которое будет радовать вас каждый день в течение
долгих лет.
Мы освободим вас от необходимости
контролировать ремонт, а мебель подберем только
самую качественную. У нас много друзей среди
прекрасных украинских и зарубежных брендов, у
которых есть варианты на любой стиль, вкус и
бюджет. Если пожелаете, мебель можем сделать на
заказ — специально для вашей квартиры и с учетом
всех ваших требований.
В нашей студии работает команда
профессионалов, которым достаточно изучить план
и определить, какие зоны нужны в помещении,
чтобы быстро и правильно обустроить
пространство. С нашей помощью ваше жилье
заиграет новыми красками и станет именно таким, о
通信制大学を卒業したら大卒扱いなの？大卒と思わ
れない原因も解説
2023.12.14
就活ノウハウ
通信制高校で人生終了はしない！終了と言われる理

****************************************

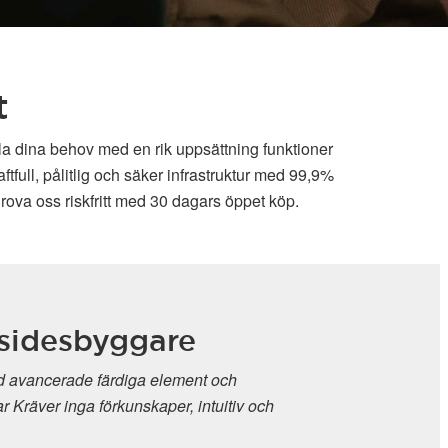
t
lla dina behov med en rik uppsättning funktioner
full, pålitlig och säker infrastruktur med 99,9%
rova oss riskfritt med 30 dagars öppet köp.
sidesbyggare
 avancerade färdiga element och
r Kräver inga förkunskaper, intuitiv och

****************************************

What needs to be done: Wherever the string "мебель" is found in the listing above, copy the line that contains it.

Final answer:
контролировать ремонт, а мебель подберем только
бюджет. Если пожелаете, мебель можем сделать на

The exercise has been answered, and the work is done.